BEGIN

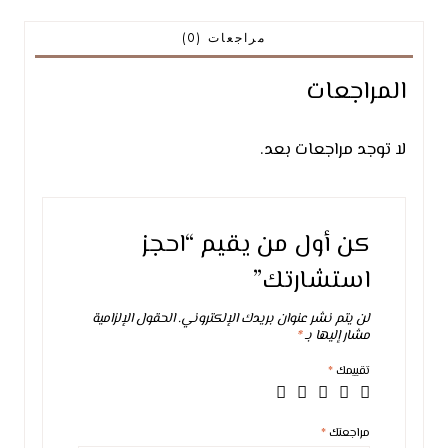
مراجعات (0)
المراجعات
لا توجد مراجعات بعد.
كن أول من يقيم “احجز
استشارتك”
لن يتم نشر عنوان بريدك الإلكتروني.
الحقول الإلزامية
مشار إليها بـ
*
تقييمك
*
مراجعتك
*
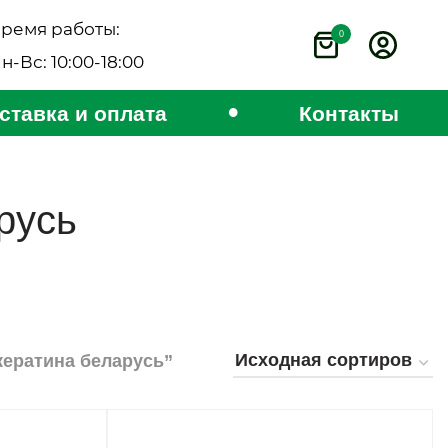
ремя работы:
0
н-Вс: 10:00-18:00
•
ставка и оплата
Контакты
русь
кератина беларусь”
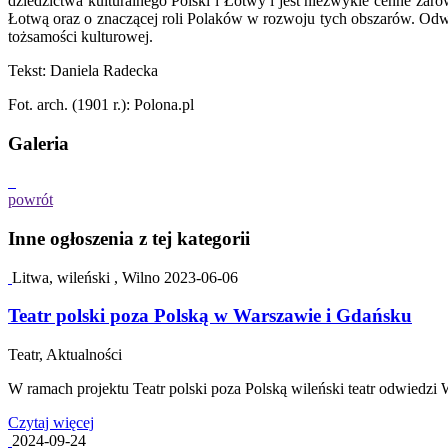
dziedzictwa kulturalnego Polski i Łotwy i jest niezwykle cenne zaró
Łotwą oraz o znaczącej roli Polaków w rozwoju tych obszarów. Odwie
tożsamości kulturowej.
Tekst: Daniela Radecka
Fot. arch. (1901 r.): Polona.pl
Galeria
powrót
Inne ogłoszenia z tej kategorii
Litwa, wileński , Wilno
2023-06-06
Teatr polski poza Polską w Warszawie i Gdańsku
Teatr, Aktualności
W ramach projektu Teatr polski poza Polską wileński teatr odwiedzi
Czytaj więcej
2024-09-24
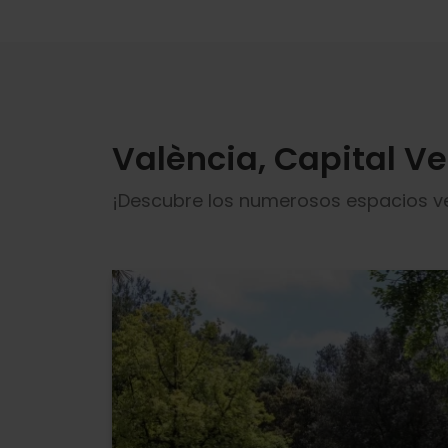
València, Capital V
¡Descubre los numerosos espacios ver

END

**Problem statement**
In the data above, find the line containing "كن أول من يقيم"; from there, please write out each line through the end, exactly, with the pictures omitted.

**Solution to the problem**
كن أول من يقيم “احجز
استشارتك”
لن يتم نشر عنوان بريدك الإلكتروني.
الحقول الإلزامية
مشار إليها بـ
*
تقييمك
*
مراجعتك
*
ремя работы:
0
н-Вс: 10:00-18:00
•
ставка и оплата
Контакты
русь
кератина беларусь”
dziedzictwa kulturalnego Polski i Łotwy i jest niezwykle cenne zaró
Łotwą oraz o znaczącej roli Polaków w rozwoju tych obszarów. Odwie
tożsamości kulturowej.
Tekst: Daniela Radecka
Fot. arch. (1901 r.): Polona.pl
Galeria
powrót
Inne ogłoszenia z tej kategorii
Litwa, wileński , Wilno
2023-06-06
Teatr polski poza Polską w Warszawie i Gdańsku
Teatr, Aktualności
W ramach projektu Teatr polski poza Polską wileński teatr odwiedzi
Czytaj więcej
2024-09-24
València, Capital V
¡Descubre los numerosos espacios ver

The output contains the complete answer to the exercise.